Había miedo de que las mafias organizadas robasen alguno de esos preciados cargamentos de vacunas que nos iban a salvar el futuro, Y por eso se veía a lo lejos un gran despliegue de vehículos de la Guardia Civil, Policía Nacional, Policías Autonómicas…, escoltando a los enormes camiones y furgonetas que habían recogido ese ansiado tesoro desde los estómagos de impresionantes aviones.
Pero los ladrones no estaban ahí afuera pasando frío, estaban dentro, prestos en sus enormes y confortables despachos con la camisa arremangada, habiendo dado las órdenes con máxima precisión y claridad: En cuanto llegue la vacuna, ¡y ya os podéis ir dando prisa!, yo el primero.
Les había faltado tiempo a muchos de los políticos y altos cargos
de diferentes colores y linajes, a altos cargos militares y demás calaña pisa-moquetas,
de saltarse todos los protocolos para ponerse los primeros de la fila. Y cómo no, el Clero. Ahí estaba el obispo de Mallorca saltándose la cola. Porque claro, la inmensa mayoría, con las edades que tienen, tampoco es que necesiten hacer trampas, son colectivo de riesgo sí o sí.
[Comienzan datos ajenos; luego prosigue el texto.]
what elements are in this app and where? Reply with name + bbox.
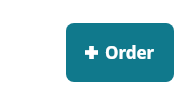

Daba grima oír sus obscenos argumentos para justificar lo injustificable. Nos toman por retrasados mentales y lo peor de todo es que nosotros nos comportamos como tal. Nos la cuelan una y otra vez y… nada.
Y luego la ineptitud de los que están gestionando esta pandemia. Es cierto, siempre se puede hacer peor, pero en este país siempre estamos al límite. había que oír al Consejero de Sanidad de Andalucía hablar del "culillo" que quedaba en el frasco de la vacuna. ¿Pero en manos de quién estamos?
Terrible. Y es que a nada que analices un poco el perfil de los susodichos sinvergüenzas, te encuentras con que son los que, envueltos en enormes banderas, son de misa diaria.
Insisto una vez más: Esto no tiene arreglo.